Heat conservation and fluctuations between quantum reservoirs in the Two-Time Measurement picture

TL;DR

This paper analyzes the statistical properties of heat exchange in quantum systems using the Two-Time Measurement approach, revealing symmetries and fluctuation relations under certain regularity conditions.

Contribution

It establishes translation-invariance of the cumulant generating function under ultraviolet regularity assumptions, fixing gaps in previous proofs and deriving fluctuation relations and heat conservation insights.

Findings

Proves translation-invariance of the cumulant generating function.

Derives fluctuation relations from symmetries in heat statistics.
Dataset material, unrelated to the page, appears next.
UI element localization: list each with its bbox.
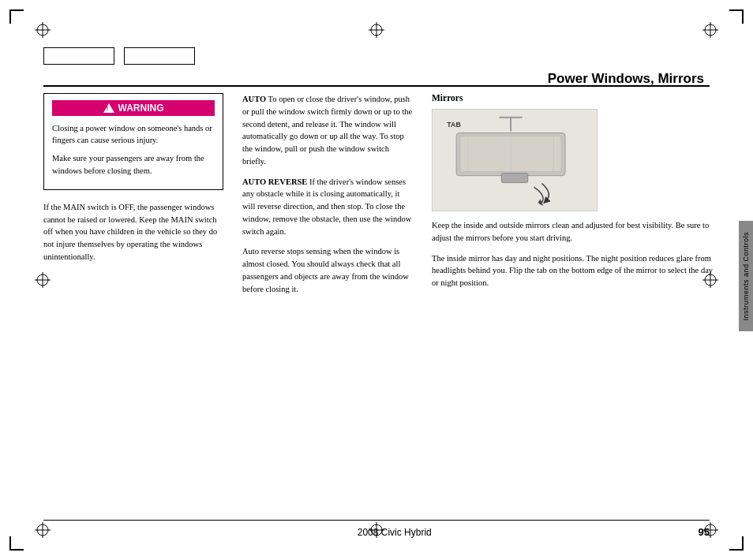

Shows heat conservation refinement in quantum thermodynamic systems.

Abstract

This work concerns the statistics of the Two-Time Measurement definition of heat variation in each reservoir of a thermodynamic quantum system. We study the cumulant generating function of the heat flows in the thermodynamic and large-time limits. It is well-known that, if the system is time-reversal invariant, this cumulant generating function satisfies the celebrated Evans--Searles symmetry. We show in addition that, under appropriate ultraviolet regularity assumptions on the local interaction between the reservoirs, it satisfies a translation-invariance property, as proposed in [Andrieux et al. New J. Phys. 2009]. We particularly fix some proofs of the latter article where the ultraviolet condition was not mentioned. We detail how these two symmetries lead respectively to fluctuation relations and a statistical refinement of heat conservation for isolated thermodynamic quantum systems. As in [Andrieux \emph{et al.} New J. Phys. 2009], we recover the Fluctuation-Dissipation Theorem in the linear response theory, short of Green--Kubo relations. We illustrate the general theory on a number of canonical models.